Music: Loiter Squad and "All Nite" by Janet Jackson
11:07p
I am tired, frustrated, disappointed, but somehow still happy. I don't know why. Maybe it's because it's Sunday night and I'm free for another four days, who knows. This weekend did not end well, however, and definitely not how I'd planned.
We were busy all weekend long. I got blessed with C dock Saturday. Finally! Redemption!
Yeah, right!
I pulled up my numbers for once, as C dock is easy, easy, easy. That total got shot to hell at the end of the day when I was asked to go all the way down to A dock to haul freight back to C dock. Fuck. Good thing about that was, I made production for long hauls, had plenty of help getting rid of all that shit, AND something to bring back, making that end of it a breeze, but my God, does it eat up some serious time! I almost had my daily production for once. I didn't even get a report at the end of the day today, so I have no idea how I ended up doing.
Frustrated. Anxious. UGH!
I *knew* where I was going to be today without him even saying it. Yes, A and B. Somehow, I always end up running those two docks by myself, whether or not I get someone else assigned with me. They always end up getting pulled back to D dock, where the freight is heavier. Whatever, I still make production. Have fun doing all those long hauls, suckers! Things were going pretty good, until the meeting. That killed an hour right there, and I knew that before hand, so it was every move, every pallet I could get my hands on, trying to pull up the numbers as much as I could. I was killing it. Meeting ended, and back to grabbing easy hauls again.

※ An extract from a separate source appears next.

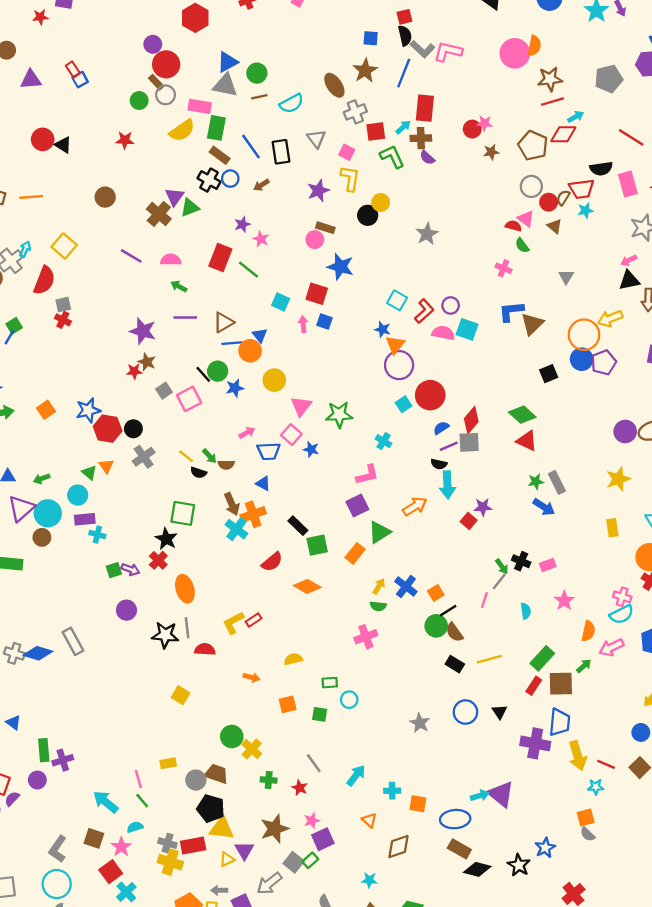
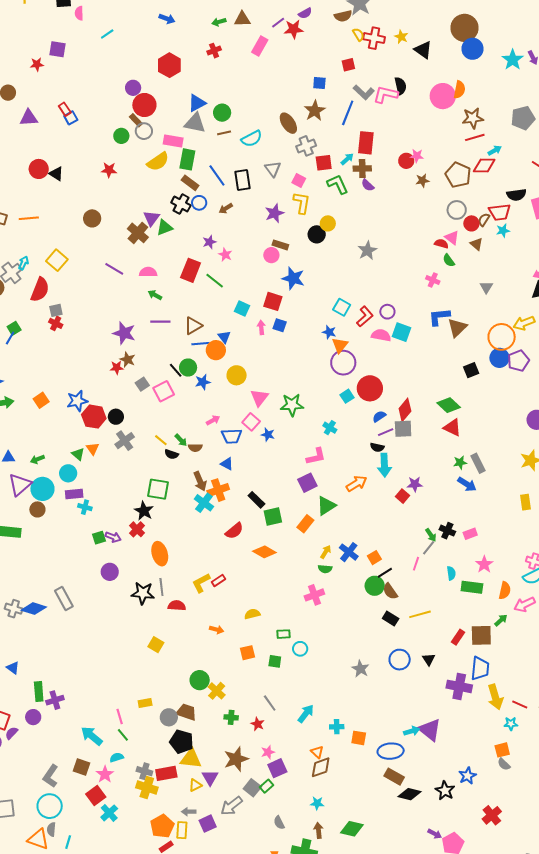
black semicircle: (405, 36) -> (401, 86), moved
green rectangle: (542, 658) -> (472, 587), moved, turned 55
brown diamond: (398, 847) -> (321, 767), moved

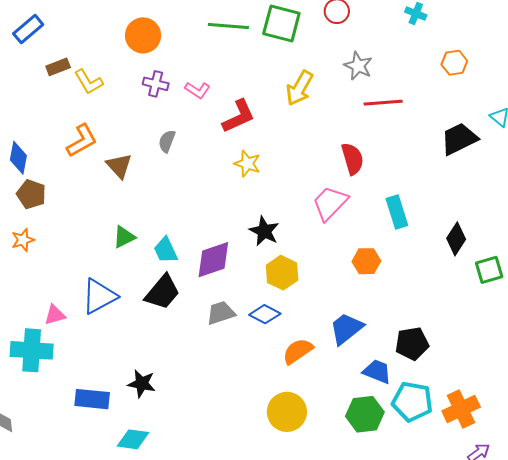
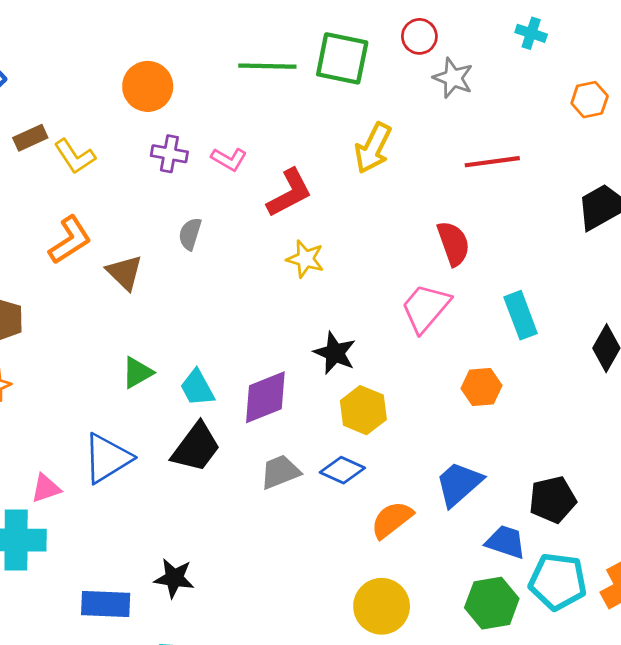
gray star: (358, 66) -> (453, 78), moved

After break, I was asked to help out on D dock. I pretty much ate my words after that. I did an hour of long hauls, with nothing to bring back this time (nothing that would help that end of production). Then I decided, hey, all this stuff is being verified down on A dock, it's easy stuff. Go for it! I scanned one pallet, and I could not scan the second one. I tried about four different pallets, ending up with the same result.
Now, I'm confused AND frustrated. The hell did things start going to the shit mill?
So I ran to the desk. I had a manager look into what was going on. He assured me that I was open to haul from all doors. I scanned the pallet. Nothing. I buzzed the veteran hauler, and we proceeded to spend the next hour trying to figure out what the hell was going on. I had a pallet somewhere on my dock I had to get, as it was old, but where was it?
Frustrated.
Now, I'm yet *another* hour down on productivity. Fuck. My. Life. It's a quarter to five. No way can I make it now.
Finally, we discovered the pallet in question was on B dock. I raced down there to find it sitting behind another pallet. I grabbed both of them and that freed me of the 'lock' I'd been put on, thanks to that God damn pallet.
Now, I'm frustrated, irritated, tired and flat out determined not to go down without a fight. After dropping those two pallets off, the gloves came off, and everything else went out the window. I forgot everything else and let the job completely take over. I tore though C dock like a tornado, picking up every easy haul I could find, and ripping that machine apart. I more than redeemed myself.
I made my hour's production of 20 hauls....in only 30 minutes.
By then, I noticed everyone picking up trash cans, but I kept going. Obsessed, much? I was trying to at least get to 200, that made me feel a little better. Finally we were called in, and there was nothing else I could do. Day 3 done, it's behind me, I did what I could.
Now, I'm a little frustrated, disappointed in myself, but there were things that were out of my control, not my fault. I'm confused and unsure about some other things non-work related that just got thrown on top of it. I have no set plans this week, except for Wednesday. Remember what I said in my last post about the outside forces cooperating? Now I'm not so sure they will. Doesn't hurt to try, and I'm going to make it a good week regardless of those outside forces.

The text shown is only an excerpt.